▸ **The problem**
Below are the entries. Transcribe exactly the lines from the one with "ШИРИНА РУЛОНУ" through the one with "absorcion y accion", ends included, and leave out all others.
(Provided data begins)
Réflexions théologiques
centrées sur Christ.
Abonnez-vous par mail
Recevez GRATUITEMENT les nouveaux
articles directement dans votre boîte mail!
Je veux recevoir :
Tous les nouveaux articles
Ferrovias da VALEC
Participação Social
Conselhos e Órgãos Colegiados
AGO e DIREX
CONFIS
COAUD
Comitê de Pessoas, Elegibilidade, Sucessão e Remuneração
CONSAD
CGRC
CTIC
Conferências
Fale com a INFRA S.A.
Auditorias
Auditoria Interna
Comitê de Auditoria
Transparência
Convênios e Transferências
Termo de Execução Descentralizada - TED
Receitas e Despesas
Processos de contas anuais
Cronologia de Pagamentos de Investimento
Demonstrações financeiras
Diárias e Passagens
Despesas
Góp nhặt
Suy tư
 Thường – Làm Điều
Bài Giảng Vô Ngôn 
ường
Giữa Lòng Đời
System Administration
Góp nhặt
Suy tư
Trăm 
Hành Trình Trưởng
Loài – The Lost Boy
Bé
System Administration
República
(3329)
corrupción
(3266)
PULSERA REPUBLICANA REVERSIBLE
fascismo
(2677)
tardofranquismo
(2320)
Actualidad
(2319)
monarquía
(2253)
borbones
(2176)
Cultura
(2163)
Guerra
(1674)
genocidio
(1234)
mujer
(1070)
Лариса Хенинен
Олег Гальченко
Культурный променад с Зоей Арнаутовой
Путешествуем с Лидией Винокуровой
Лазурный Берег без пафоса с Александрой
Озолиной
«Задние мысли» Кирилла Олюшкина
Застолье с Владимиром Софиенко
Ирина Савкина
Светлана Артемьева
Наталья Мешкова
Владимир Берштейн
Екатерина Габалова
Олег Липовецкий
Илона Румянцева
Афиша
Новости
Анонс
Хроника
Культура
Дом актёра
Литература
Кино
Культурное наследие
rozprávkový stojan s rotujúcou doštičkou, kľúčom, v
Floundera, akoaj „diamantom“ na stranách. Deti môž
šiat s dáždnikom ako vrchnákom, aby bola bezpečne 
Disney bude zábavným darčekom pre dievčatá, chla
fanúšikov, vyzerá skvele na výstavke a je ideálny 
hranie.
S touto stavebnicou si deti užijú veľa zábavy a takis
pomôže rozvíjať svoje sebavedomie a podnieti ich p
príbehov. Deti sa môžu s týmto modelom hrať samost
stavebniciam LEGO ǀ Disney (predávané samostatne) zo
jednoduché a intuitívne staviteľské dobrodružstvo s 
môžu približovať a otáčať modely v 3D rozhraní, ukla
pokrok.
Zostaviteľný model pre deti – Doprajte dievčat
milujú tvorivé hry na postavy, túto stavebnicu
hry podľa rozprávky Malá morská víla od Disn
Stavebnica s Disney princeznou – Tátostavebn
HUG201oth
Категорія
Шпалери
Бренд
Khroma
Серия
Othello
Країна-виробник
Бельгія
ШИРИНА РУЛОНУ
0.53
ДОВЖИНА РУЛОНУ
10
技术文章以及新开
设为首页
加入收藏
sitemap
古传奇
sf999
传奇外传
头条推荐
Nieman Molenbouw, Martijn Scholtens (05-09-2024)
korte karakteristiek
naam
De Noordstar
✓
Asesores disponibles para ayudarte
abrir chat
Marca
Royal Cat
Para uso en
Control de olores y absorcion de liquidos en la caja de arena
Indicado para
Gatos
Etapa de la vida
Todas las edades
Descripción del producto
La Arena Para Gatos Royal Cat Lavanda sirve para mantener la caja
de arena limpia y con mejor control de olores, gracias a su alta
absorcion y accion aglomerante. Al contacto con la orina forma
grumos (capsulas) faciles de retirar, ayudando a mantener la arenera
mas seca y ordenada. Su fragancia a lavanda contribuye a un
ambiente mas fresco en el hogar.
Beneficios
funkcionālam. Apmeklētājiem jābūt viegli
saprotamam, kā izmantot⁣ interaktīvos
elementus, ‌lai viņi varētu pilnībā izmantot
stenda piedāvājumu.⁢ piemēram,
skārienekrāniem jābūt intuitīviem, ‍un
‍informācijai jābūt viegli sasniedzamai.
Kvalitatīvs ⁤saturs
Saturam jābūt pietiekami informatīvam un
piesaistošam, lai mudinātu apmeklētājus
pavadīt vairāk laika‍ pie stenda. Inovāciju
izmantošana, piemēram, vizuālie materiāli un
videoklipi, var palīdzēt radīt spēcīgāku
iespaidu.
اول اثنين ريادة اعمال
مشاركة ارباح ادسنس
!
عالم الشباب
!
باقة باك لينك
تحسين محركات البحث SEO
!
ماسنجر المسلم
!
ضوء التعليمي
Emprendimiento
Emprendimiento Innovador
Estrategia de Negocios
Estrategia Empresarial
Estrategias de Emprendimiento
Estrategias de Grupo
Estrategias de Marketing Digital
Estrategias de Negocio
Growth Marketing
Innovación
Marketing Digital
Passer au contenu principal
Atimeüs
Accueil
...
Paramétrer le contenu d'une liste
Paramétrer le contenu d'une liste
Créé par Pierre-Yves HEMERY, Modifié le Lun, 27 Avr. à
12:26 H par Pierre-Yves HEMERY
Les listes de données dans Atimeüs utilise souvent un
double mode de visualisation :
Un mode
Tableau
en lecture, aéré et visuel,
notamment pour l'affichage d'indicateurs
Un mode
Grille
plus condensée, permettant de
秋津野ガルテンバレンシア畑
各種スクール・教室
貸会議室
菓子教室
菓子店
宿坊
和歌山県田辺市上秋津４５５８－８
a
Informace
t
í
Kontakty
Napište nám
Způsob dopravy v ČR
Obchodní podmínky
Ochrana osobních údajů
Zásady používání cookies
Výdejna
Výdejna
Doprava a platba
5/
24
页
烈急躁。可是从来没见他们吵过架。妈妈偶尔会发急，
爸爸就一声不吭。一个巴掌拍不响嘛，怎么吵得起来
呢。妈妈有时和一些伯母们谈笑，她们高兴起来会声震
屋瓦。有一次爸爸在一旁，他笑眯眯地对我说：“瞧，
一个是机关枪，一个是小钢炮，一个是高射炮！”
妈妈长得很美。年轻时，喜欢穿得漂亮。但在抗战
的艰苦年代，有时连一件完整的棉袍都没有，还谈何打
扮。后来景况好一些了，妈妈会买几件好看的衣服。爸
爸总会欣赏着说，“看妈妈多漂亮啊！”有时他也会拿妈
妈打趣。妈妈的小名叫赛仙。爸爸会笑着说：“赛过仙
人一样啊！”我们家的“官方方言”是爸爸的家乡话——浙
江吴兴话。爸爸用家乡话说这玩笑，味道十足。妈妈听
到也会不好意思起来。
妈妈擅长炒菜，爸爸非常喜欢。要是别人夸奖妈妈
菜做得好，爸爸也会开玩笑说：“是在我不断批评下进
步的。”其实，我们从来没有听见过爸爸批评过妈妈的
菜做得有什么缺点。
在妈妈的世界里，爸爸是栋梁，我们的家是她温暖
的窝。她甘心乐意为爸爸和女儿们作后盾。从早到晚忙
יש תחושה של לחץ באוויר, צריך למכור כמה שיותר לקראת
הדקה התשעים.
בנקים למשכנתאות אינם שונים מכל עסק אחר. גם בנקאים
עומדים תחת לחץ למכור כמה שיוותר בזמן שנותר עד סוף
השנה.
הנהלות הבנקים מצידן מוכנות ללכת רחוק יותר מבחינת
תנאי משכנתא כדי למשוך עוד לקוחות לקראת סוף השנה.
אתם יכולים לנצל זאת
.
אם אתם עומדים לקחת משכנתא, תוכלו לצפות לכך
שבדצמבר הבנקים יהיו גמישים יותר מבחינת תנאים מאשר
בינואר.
(Provided data ends)
▸ **Written solution**
ШИРИНА РУЛОНУ
0.53
ДОВЖИНА РУЛОНУ
10
技术文章以及新开
设为首页
加入收藏
sitemap
古传奇
sf999
传奇外传
头条推荐
Nieman Molenbouw, Martijn Scholtens (05-09-2024)
korte karakteristiek
naam
De Noordstar
✓
Asesores disponibles para ayudarte
abrir chat
Marca
Royal Cat
Para uso en
Control de olores y absorcion de liquidos en la caja de arena
Indicado para
Gatos
Etapa de la vida
Todas las edades
Descripción del producto
La Arena Para Gatos Royal Cat Lavanda sirve para mantener la caja
de arena limpia y con mejor control de olores, gracias a su alta
absorcion y accion aglomerante. Al contacto con la orina forma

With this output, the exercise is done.